Впрочем, Бродский не столько аргументирует, сколько завораживает, втягивает в свое поэтическое чувство, пробудившееся от чтения чужих стихов, и это его эссе — своего рода художественный вымысел, временами захватывающий, покоряющий, и все же остающийся вымыслом. Спорить с этим вымыслом трудно. Поэтическая сила — не на моей стороне. Бродский то убеждает, доказывает, то — с обезоруживающей откровенностью — признается, что доказательства здесь не стоят ломаного гроша и не в доказательствах дело: «То, что я вам собираюсь изложить, вернее, прочесть, носит крайне субъективный характер, ни на какие объективные данные не опирается. […] Это исключительно умозаключения на основании двух стихотворений, в которых я увидел определенное сходство. <...> Я не очень хорошо представляю себе, почему я вообще за это берусь. Скорее всего потому, что нечто в этих двух стихотворениях, помимо очевидной общности их размера и тематики, заставляет меня соединить их воедино, и мне хочется определить это нечто». Таким образом, речь идет не собственно о Цветаевой и Пастернаке, а о лирической волне, поднятой ими в Бродском. С точки зрения строгой науки, это его частное дело. Но дело поэта всегда важно для исследователя поэзии. Лирика вся субъективна — и в то же время транссубъективна, то есть через субъективное достигает глубинной реальности. В чем-то, в каких-то частных утверждениях, с Бродским хочется согласиться. Сопереживание Бродского позволяет нам лучше понять глубину и силу лирической связи Цветаевой и Пастернака — связи, которую Е. Б. и Е. В. Пастернак стремятся скорее ограничить. Можно подумать над возражением Бродского: «“Наготу твою перстами трону / Тише вод и ниже трав”. Не от этой ли вершины целомудрия авторы комментария поздравляют своего родственника с освобождением, квалифицируя его как эротику». Стихи, действительно, целомудренные. Это не пошлая эротика. Но это эротика, целомудренная эротика, целомудрие в воплощенной близости, в «любви вплотную», по выражению Марины Цветаевой. Это великая поэтическая тема, но не христианская тема, и, во всяком случае, не тема Христа; любовь Христа не знает половой избирательности, не поддерживается пламенем страсти, обращена ко всем. То, что так бывает трудно постичь.
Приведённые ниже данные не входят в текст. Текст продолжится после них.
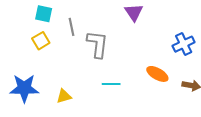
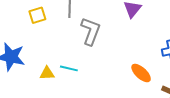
cyan line: (111, 84) -> (69, 68), moved

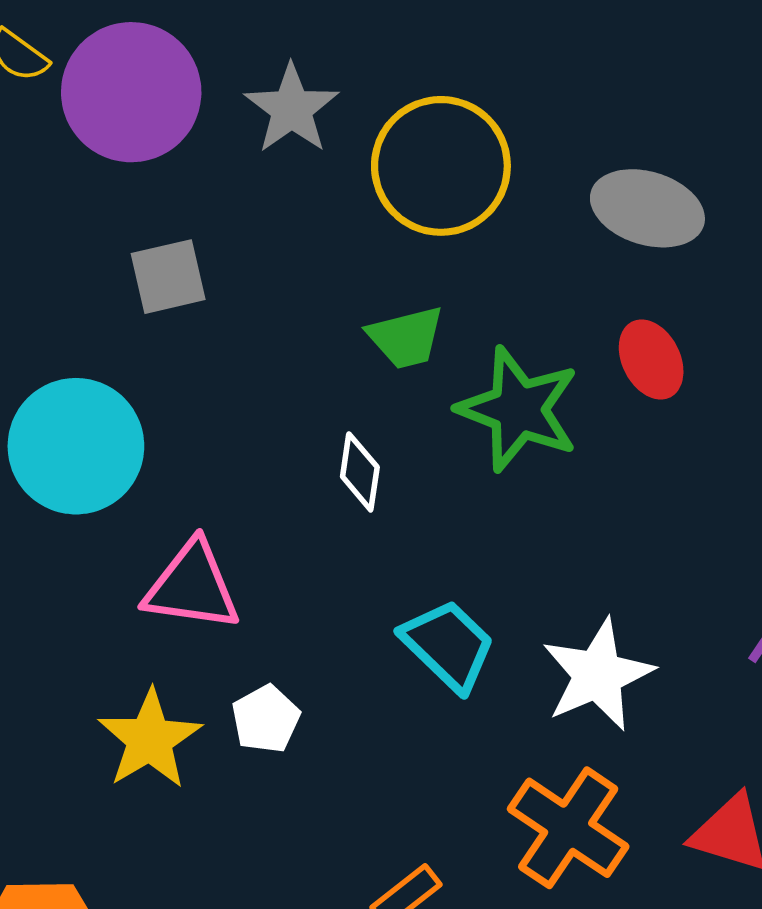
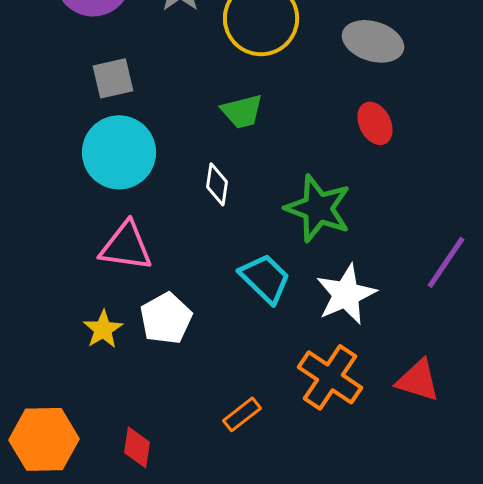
green star: (518, 409) -> (318, 208), moved
cyan circle: (76, 446) -> (119, 152), moved
white pentagon: (266, 719) -> (166, 318), size x1.4
yellow star: (150, 739) -> (103, 329), size x0.7

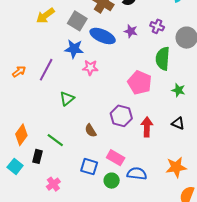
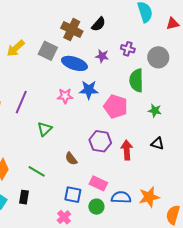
blue star: (74, 49) -> (89, 90), moved
black rectangle: (37, 156) -> (24, 197), moved
orange star: (176, 167) -> (149, 197), moved
pink cross: (53, 184) -> (64, 217), moved

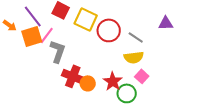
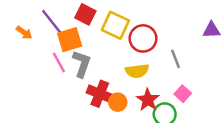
pink line: (47, 35) -> (59, 62), moved, turned -66
orange square: (32, 36) -> (70, 40), moved
gray line: (136, 37) -> (175, 59), moved, turned 35
yellow semicircle: (134, 57) -> (137, 71), moved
Легче реализовать метафору «жениха небесного», превратить небесного жениха в идеального земного жениха, вымечтанного женщиной, в мужчину без мужской грубости, превратить оттенок, намек на эротику (свойственный христианству) в мистическую эротику бхакти.

Князя Мышкина называли «отсылкой к Христу» (выражение Е. Б. Рашковского); Христос Цветаевой — отсылка к идеальному любовнику Кришне, трансформация христианства в кришнаизм «Гитаговинды»[2]. Здесь дело в оттенках, в превращении второстепенного в главное и главного во второстепенное, даже вовсе не значащее. Тема захватывает Бродского, потому что она ему самому близка, потому что он страстно вжился в современную цивилизацию, где для Бога, для «пламени без дыма» не осталось места, но не может обойтись без религиозного наследства. Остается рассматривать икону или литургию как маски для чисто человеческих порывов. Стих Гёте выворачивается наизнанку, не «преходящее — только подобие», напротив: образы вечного суть только подобия земных страстей. Вокруг этого бьется мысль Бродского, временами противореча себе. Так, он пишет: «Я хотел бы подчеркнуть следующее. Обращение Цветаевой с Магдалиной в данном случае — вольное. Вольность эта — естественная не только для любовной лирики, но и для человека, воспитанного в христианской вере вообще. Магдалина для Цветаевой по существу лишь еще одна маска, метафорический материал, мало чем отличающийся от Федры или Ариадны, или от Лилит. Речь идет не столько о вере, сколько о женском архетипе и его чувственном потенциале, то есть о самопроекции. Самопроекция? Вряд ли. Скорей — проекция Христа на себя. При всей ее нецерковности Цветаева — христианка, и степень чувственности для нее — иллюстрация степени любви: чувства глубоко христианского. Вполне возможно, что главная заслуга христианства именно в том, что оно сообщило этому чувству метафизическое измерение» (я выделил толкование, в котором Христос становится Кришной. — Г. П.). И далее: «Тональность этого стихотворения — тональность, совмещающая прощение, любовь и благодарность за любовь. Это и есть, боюсь, формула христианской любви. <...>

Примем во внимание также, что любой читатель, а в особенности мужчина, легко узнает свой голос в — “Милая! Ведь все сбылось”; Строчка эта — житейский выдох, повторяемый многократно, ибо в течение жизни «воскресать» приходится неоднократно, написанное сбывается неоднократно. И приняв сказанное во внимание, представим себе, что этот мужчина — вы, и что вы — Пастернак или, по крайней мере, поэт, то есть — человек, легко впадающий в зависимость от порядка чужих слов, от чужих размеров...».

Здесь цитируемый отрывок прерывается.